### THE TASK
Word for word, print the entries that follow.

### EXERCISE INPUT
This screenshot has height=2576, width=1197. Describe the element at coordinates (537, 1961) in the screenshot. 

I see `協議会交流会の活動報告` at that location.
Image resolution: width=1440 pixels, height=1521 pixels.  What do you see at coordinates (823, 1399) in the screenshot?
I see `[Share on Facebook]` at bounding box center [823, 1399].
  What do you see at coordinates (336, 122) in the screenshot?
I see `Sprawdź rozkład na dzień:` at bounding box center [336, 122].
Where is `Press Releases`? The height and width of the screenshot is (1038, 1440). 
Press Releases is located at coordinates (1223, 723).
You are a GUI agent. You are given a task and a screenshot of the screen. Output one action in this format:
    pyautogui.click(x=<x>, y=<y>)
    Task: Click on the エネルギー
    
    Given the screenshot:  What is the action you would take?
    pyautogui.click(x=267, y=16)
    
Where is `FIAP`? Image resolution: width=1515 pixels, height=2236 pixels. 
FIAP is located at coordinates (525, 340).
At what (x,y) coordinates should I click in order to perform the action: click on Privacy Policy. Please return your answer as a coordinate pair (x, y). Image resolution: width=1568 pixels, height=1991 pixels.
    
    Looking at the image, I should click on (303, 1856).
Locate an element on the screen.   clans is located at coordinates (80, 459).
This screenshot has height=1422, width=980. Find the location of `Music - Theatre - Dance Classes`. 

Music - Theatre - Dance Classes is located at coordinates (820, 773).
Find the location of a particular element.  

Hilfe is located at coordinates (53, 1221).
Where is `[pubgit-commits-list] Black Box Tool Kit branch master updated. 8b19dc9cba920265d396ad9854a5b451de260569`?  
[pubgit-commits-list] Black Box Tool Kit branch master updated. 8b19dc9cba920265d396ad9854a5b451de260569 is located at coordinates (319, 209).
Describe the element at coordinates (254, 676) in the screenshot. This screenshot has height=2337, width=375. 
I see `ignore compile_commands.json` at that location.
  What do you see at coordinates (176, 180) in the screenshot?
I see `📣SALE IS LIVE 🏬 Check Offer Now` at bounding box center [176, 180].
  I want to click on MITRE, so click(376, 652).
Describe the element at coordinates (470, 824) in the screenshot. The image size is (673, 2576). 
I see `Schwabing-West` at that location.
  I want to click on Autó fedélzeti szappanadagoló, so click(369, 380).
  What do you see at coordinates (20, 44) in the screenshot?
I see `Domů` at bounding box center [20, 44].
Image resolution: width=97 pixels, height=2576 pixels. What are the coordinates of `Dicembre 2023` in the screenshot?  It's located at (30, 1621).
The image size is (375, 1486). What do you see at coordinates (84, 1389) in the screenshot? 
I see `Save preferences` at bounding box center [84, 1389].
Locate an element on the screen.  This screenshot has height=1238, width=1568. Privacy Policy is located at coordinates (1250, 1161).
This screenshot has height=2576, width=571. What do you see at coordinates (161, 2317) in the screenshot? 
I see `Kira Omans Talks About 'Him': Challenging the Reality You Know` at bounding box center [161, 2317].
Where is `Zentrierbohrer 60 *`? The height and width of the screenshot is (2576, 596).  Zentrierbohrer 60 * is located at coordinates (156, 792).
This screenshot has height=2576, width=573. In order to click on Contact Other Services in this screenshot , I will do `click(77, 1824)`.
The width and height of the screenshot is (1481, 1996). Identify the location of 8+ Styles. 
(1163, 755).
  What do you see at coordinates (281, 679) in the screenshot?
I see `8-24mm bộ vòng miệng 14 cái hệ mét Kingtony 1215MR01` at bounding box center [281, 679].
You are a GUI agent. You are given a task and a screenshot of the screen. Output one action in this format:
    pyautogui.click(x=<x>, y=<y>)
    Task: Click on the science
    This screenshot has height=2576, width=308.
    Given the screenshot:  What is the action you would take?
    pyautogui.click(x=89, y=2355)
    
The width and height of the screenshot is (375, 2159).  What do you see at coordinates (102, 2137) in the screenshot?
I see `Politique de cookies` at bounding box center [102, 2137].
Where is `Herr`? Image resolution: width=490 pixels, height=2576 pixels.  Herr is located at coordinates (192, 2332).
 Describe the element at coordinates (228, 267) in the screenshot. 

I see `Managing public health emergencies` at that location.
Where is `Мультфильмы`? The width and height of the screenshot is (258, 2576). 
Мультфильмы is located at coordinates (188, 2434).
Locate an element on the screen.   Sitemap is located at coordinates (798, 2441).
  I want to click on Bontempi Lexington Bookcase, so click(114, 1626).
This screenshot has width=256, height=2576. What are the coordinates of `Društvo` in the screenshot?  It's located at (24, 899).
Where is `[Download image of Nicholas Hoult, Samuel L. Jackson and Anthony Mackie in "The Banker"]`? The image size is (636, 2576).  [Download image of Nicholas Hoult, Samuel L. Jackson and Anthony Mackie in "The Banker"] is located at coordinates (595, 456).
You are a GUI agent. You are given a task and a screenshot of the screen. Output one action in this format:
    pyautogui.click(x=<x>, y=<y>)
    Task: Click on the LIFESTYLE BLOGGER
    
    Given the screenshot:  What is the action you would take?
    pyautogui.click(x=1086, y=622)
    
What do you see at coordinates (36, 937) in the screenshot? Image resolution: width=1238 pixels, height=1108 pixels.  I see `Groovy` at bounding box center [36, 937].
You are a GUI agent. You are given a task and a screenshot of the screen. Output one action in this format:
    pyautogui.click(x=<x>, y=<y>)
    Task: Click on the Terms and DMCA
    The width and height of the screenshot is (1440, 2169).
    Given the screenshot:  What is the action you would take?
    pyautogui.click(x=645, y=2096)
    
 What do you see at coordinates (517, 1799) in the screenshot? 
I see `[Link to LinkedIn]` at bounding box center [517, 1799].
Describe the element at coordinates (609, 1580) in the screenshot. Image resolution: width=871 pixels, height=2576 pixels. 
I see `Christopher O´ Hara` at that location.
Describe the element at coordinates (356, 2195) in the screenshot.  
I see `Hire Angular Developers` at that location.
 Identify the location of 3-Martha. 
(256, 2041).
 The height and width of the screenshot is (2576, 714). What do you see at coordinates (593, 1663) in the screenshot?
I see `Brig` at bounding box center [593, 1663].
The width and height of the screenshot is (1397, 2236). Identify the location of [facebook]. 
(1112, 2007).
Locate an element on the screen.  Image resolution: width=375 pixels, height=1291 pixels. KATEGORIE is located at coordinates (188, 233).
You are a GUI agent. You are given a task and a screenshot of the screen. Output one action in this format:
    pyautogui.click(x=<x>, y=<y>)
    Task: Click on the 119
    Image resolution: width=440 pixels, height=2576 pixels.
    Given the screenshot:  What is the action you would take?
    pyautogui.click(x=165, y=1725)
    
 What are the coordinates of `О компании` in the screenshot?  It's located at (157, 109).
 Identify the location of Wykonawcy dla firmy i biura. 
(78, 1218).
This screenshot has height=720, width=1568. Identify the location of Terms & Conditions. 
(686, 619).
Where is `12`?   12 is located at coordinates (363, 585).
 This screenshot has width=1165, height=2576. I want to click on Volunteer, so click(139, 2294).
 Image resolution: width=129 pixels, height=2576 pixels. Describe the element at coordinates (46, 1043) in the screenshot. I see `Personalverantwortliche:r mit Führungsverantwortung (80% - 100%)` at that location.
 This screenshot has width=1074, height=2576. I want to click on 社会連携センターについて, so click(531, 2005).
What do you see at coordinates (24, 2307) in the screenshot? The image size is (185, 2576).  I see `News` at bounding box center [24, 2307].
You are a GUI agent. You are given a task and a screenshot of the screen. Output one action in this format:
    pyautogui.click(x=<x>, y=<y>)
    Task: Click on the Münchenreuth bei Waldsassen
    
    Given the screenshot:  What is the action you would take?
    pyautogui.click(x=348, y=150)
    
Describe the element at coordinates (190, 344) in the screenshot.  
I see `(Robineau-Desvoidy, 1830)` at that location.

### RESPONSE FOR THIS EXERCISE
This screenshot has height=2576, width=1197. Describe the element at coordinates (537, 1961) in the screenshot. 

I see `協議会交流会の活動報告` at that location.
Image resolution: width=1440 pixels, height=1521 pixels.  What do you see at coordinates (823, 1399) in the screenshot?
I see `[Share on Facebook]` at bounding box center [823, 1399].
  What do you see at coordinates (336, 122) in the screenshot?
I see `Sprawdź rozkład na dzień:` at bounding box center [336, 122].
Where is `Press Releases`? The height and width of the screenshot is (1038, 1440). 
Press Releases is located at coordinates (1223, 723).
You are a GUI agent. You are given a task and a screenshot of the screen. Output one action in this format:
    pyautogui.click(x=<x>, y=<y>)
    Task: Click on the エネルギー
    
    Given the screenshot:  What is the action you would take?
    pyautogui.click(x=267, y=16)
    
Where is `FIAP`? Image resolution: width=1515 pixels, height=2236 pixels. 
FIAP is located at coordinates (525, 340).
At what (x,y) coordinates should I click in order to perform the action: click on Privacy Policy. Please return your answer as a coordinate pair (x, y). Image resolution: width=1568 pixels, height=1991 pixels.
    
    Looking at the image, I should click on (303, 1856).
Locate an element on the screen.   clans is located at coordinates (80, 459).
This screenshot has height=1422, width=980. Find the location of `Music - Theatre - Dance Classes`. 

Music - Theatre - Dance Classes is located at coordinates (820, 773).
Find the location of a particular element.  

Hilfe is located at coordinates (53, 1221).
Where is `[pubgit-commits-list] Black Box Tool Kit branch master updated. 8b19dc9cba920265d396ad9854a5b451de260569`?  
[pubgit-commits-list] Black Box Tool Kit branch master updated. 8b19dc9cba920265d396ad9854a5b451de260569 is located at coordinates (319, 209).
Describe the element at coordinates (254, 676) in the screenshot. This screenshot has height=2337, width=375. 
I see `ignore compile_commands.json` at that location.
  What do you see at coordinates (176, 180) in the screenshot?
I see `📣SALE IS LIVE 🏬 Check Offer Now` at bounding box center [176, 180].
  I want to click on MITRE, so click(376, 652).
Describe the element at coordinates (470, 824) in the screenshot. The image size is (673, 2576). 
I see `Schwabing-West` at that location.
  I want to click on Autó fedélzeti szappanadagoló, so click(369, 380).
  What do you see at coordinates (20, 44) in the screenshot?
I see `Domů` at bounding box center [20, 44].
Image resolution: width=97 pixels, height=2576 pixels. What are the coordinates of `Dicembre 2023` in the screenshot?  It's located at (30, 1621).
The image size is (375, 1486). What do you see at coordinates (84, 1389) in the screenshot? 
I see `Save preferences` at bounding box center [84, 1389].
Locate an element on the screen.  This screenshot has height=1238, width=1568. Privacy Policy is located at coordinates (1250, 1161).
This screenshot has height=2576, width=571. What do you see at coordinates (161, 2317) in the screenshot? 
I see `Kira Omans Talks About 'Him': Challenging the Reality You Know` at bounding box center [161, 2317].
Where is `Zentrierbohrer 60 *`? The height and width of the screenshot is (2576, 596).  Zentrierbohrer 60 * is located at coordinates (156, 792).
This screenshot has height=2576, width=573. In order to click on Contact Other Services in this screenshot , I will do `click(77, 1824)`.
The width and height of the screenshot is (1481, 1996). Identify the location of 8+ Styles. 
(1163, 755).
  What do you see at coordinates (281, 679) in the screenshot?
I see `8-24mm bộ vòng miệng 14 cái hệ mét Kingtony 1215MR01` at bounding box center [281, 679].
You are a GUI agent. You are given a task and a screenshot of the screen. Output one action in this format:
    pyautogui.click(x=<x>, y=<y>)
    Task: Click on the science
    This screenshot has height=2576, width=308.
    Given the screenshot:  What is the action you would take?
    pyautogui.click(x=89, y=2355)
    
The width and height of the screenshot is (375, 2159).  What do you see at coordinates (102, 2137) in the screenshot?
I see `Politique de cookies` at bounding box center [102, 2137].
Where is `Herr`? Image resolution: width=490 pixels, height=2576 pixels.  Herr is located at coordinates (192, 2332).
 Describe the element at coordinates (228, 267) in the screenshot. 

I see `Managing public health emergencies` at that location.
Where is `Мультфильмы`? The width and height of the screenshot is (258, 2576). 
Мультфильмы is located at coordinates (188, 2434).
Locate an element on the screen.   Sitemap is located at coordinates (798, 2441).
  I want to click on Bontempi Lexington Bookcase, so click(114, 1626).
This screenshot has width=256, height=2576. What are the coordinates of `Društvo` in the screenshot?  It's located at (24, 899).
Where is `[Download image of Nicholas Hoult, Samuel L. Jackson and Anthony Mackie in "The Banker"]`? The image size is (636, 2576).  [Download image of Nicholas Hoult, Samuel L. Jackson and Anthony Mackie in "The Banker"] is located at coordinates (595, 456).
You are a GUI agent. You are given a task and a screenshot of the screen. Output one action in this format:
    pyautogui.click(x=<x>, y=<y>)
    Task: Click on the LIFESTYLE BLOGGER
    
    Given the screenshot:  What is the action you would take?
    pyautogui.click(x=1086, y=622)
    
What do you see at coordinates (36, 937) in the screenshot? Image resolution: width=1238 pixels, height=1108 pixels.  I see `Groovy` at bounding box center [36, 937].
You are a GUI agent. You are given a task and a screenshot of the screen. Output one action in this format:
    pyautogui.click(x=<x>, y=<y>)
    Task: Click on the Terms and DMCA
    The width and height of the screenshot is (1440, 2169).
    Given the screenshot:  What is the action you would take?
    pyautogui.click(x=645, y=2096)
    
 What do you see at coordinates (517, 1799) in the screenshot? 
I see `[Link to LinkedIn]` at bounding box center [517, 1799].
Describe the element at coordinates (609, 1580) in the screenshot. Image resolution: width=871 pixels, height=2576 pixels. 
I see `Christopher O´ Hara` at that location.
Describe the element at coordinates (356, 2195) in the screenshot.  
I see `Hire Angular Developers` at that location.
 Identify the location of 3-Martha. 
(256, 2041).
 The height and width of the screenshot is (2576, 714). What do you see at coordinates (593, 1663) in the screenshot?
I see `Brig` at bounding box center [593, 1663].
The width and height of the screenshot is (1397, 2236). Identify the location of [facebook]. 
(1112, 2007).
Locate an element on the screen.  Image resolution: width=375 pixels, height=1291 pixels. KATEGORIE is located at coordinates (188, 233).
You are a GUI agent. You are given a task and a screenshot of the screen. Output one action in this format:
    pyautogui.click(x=<x>, y=<y>)
    Task: Click on the 119
    Image resolution: width=440 pixels, height=2576 pixels.
    Given the screenshot:  What is the action you would take?
    pyautogui.click(x=165, y=1725)
    
 What are the coordinates of `О компании` in the screenshot?  It's located at (157, 109).
 Identify the location of Wykonawcy dla firmy i biura. 
(78, 1218).
This screenshot has height=720, width=1568. Identify the location of Terms & Conditions. 
(686, 619).
Where is `12`?   12 is located at coordinates (363, 585).
 This screenshot has width=1165, height=2576. I want to click on Volunteer, so click(139, 2294).
 Image resolution: width=129 pixels, height=2576 pixels. Describe the element at coordinates (46, 1043) in the screenshot. I see `Personalverantwortliche:r mit Führungsverantwortung (80% - 100%)` at that location.
 This screenshot has width=1074, height=2576. I want to click on 社会連携センターについて, so click(531, 2005).
What do you see at coordinates (24, 2307) in the screenshot? The image size is (185, 2576).  I see `News` at bounding box center [24, 2307].
You are a GUI agent. You are given a task and a screenshot of the screen. Output one action in this format:
    pyautogui.click(x=<x>, y=<y>)
    Task: Click on the Münchenreuth bei Waldsassen
    
    Given the screenshot:  What is the action you would take?
    pyautogui.click(x=348, y=150)
    
Describe the element at coordinates (190, 344) in the screenshot.  
I see `(Robineau-Desvoidy, 1830)` at that location.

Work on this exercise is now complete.